● **Page-level text extractions**

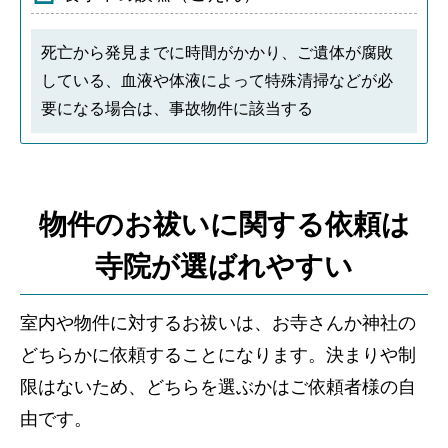
死亡から発見までに時間がかかり、ご遺体が腐敗
している、血液や体液によって特殊清掃などが必
要になる場合は、事故物件に該当する
物件のお祓いに関する依頼は
寺院が選ばれやすい
室内や物件に対するお祓いは、お寺さんか神社の
どちらかに依頼することになります。決まりや制
限はないため、どちらを選ぶかはご依頼者様の自
由です。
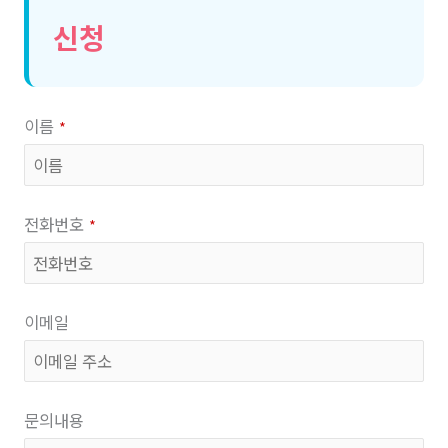
신청
이름
*
전화번호
*
이메일
문의내용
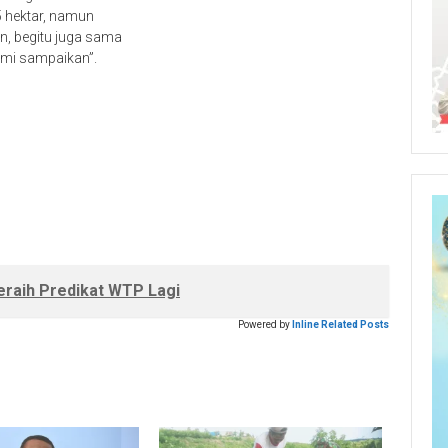
5 hektar, namun
an, begitu juga sama
ami sampaikan”.
raih Predikat WTP Lagi
Powered by
Inline Related Posts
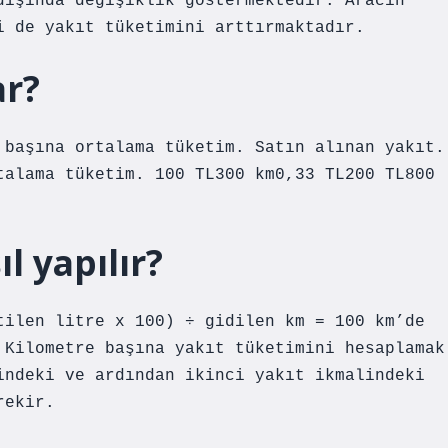
dışında değişiklik göstermektedir. Aracın
i de yakıt tüketimini arttırmaktadır.
ar?
 başına ortalama tüketim. Satın alınan yakıt.
talama tüketim. 100 TL300 km0,33 TL200 TL800
l yapılır?
tilen litre x 100) ÷ gidilen km = 100 km’de
 Kilometre başına yakıt tüketimini hesaplamak
indeki ve ardından ikinci yakıt ikmalindeki
rekir.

● **WORK ITEM**
Where an entry contains an image, skip the image and write out the rest exactly.

● **TASK SOLUTION**
死亡から発見までに時間がかかり、ご遺体が腐敗
している、血液や体液によって特殊清掃などが必
要になる場合は、事故物件に該当する
物件のお祓いに関する依頼は
寺院が選ばれやすい
室内や物件に対するお祓いは、お寺さんか神社の
どちらかに依頼することになります。決まりや制
限はないため、どちらを選ぶかはご依頼者様の自
由です。
신청
이름
*
전화번호
*
이메일
문의내용
5 hektar, namun
an, begitu juga sama
ami sampaikan”.
raih Predikat WTP Lagi
Powered by
Inline Related Posts
dışında değişiklik göstermektedir. Aracın
i de yakıt tüketimini arttırmaktadır.
ar?
 başına ortalama tüketim. Satın alınan yakıt.
talama tüketim. 100 TL300 km0,33 TL200 TL800
l yapılır?
tilen litre x 100) ÷ gidilen km = 100 km’de
 Kilometre başına yakıt tüketimini hesaplamak
indeki ve ardından ikinci yakıt ikmalindeki
rekir.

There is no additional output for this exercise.